Our text this Sunday from Romans 3:1-20 is focused on emphasizing that everyone is sinful, whether Jew or Gentile. In verses 10-18 Paul quotes a string of Old Testament texts, mostly from the Psalms, to that effect. Many of them emphasize the sinfulness of human speech in corrupt throats, tongues, lips and mouths.
Paul is arguing the universality of sin in order to eliminate any claim to escape accountability on the basis of presumed membership in God’s people through external Jewish identity markers like circumcision (verse 1). Though Jewishness offers an initial advantage (verse 2), it does not eliminate accountability. Verse 19 says that God will silence every mouth that claims a righteousness it does not really have.

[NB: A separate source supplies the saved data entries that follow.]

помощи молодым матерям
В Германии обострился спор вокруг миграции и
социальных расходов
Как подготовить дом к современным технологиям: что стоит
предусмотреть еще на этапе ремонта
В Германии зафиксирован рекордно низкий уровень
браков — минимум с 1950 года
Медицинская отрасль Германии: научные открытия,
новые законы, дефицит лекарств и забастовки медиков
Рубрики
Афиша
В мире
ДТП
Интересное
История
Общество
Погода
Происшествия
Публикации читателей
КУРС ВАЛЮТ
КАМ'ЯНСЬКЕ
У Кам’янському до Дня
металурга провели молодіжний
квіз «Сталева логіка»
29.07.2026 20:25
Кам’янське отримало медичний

It’s better to translate verse 20 more literally as “Therefore no flesh will be justified before him through works of the law, for through the law comes knowledge of sin.” “Works of the law” should be understood in the New Perspective on Paul sense of not all good works or commandments, but those which are specific Jewish identity markers, like circumcision or a kosher diet. In other words, Jewish identity alone does not justify; everyone is sinful and accountable before God. Mere possession of the law only heightens one’s awareness of sin.

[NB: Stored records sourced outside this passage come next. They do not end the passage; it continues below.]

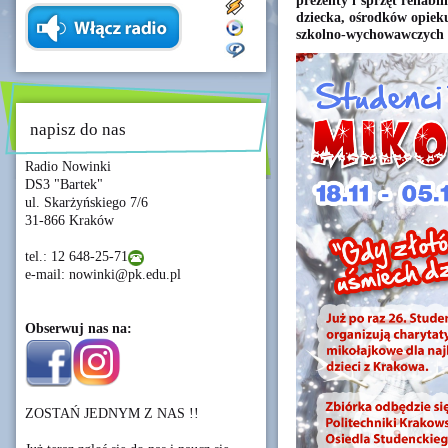
prezenty i sprzęt rehabi
dziecka, ośrodków opie
szkolno-wychowawczych
napisz do nas
Radio Nowinki
DS3 "Bartek"
ul. Skarżyńskiego 7/6
31-866 Kraków
tel.: 12 648-25-71
e-mail: nowinki@pk.edu.pl
Obserwuj nas na:
ZOSTAŃ JEDNYM Z NAS !!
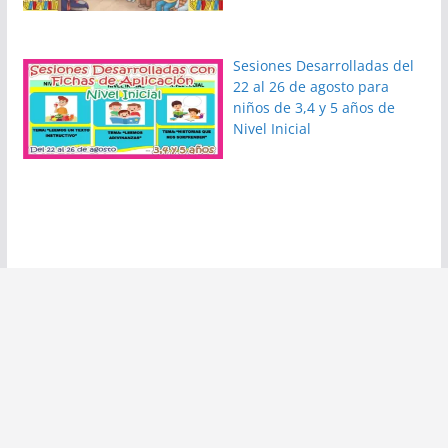
Sesiones Desarrolladas del
22 al 26 de agosto para
niños de 3,4 y 5 años de
Nivel Inicial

So in chapter 2 Paul argued that both Jew and Gentile would be judged and here in chapter 3 now maintains that both Jew and Gentile will be held accountable for sin that is the universal human condition.
The whole thrust is to drive us forward into the concluding part of the chapter about the righteousness of God made available through faith in Jesus Christ (verses 22-24). But there’s nice precursor to that while still remaining in the present text, verses 3 and 4, which show us that though we are unfaithful, God remains faithful. Though every human mouth lies, God remains truthful. That is the hope in the midst of our own failure. The God to whom we are accountable is faithful and true, and continuing in the words of I John 1:9 “will forgive our sins and cleanse us from all unrighteousness.”
Paul wants to remove every excuse for claiming our own righteousness, whether it’s a natural goodness or an inherited connection with the people of God, and drive us toward a righteousness that results from belonging to the community of people redeemed by Jesus Christ. Acknowledging accountability is a first step toward receiving grace.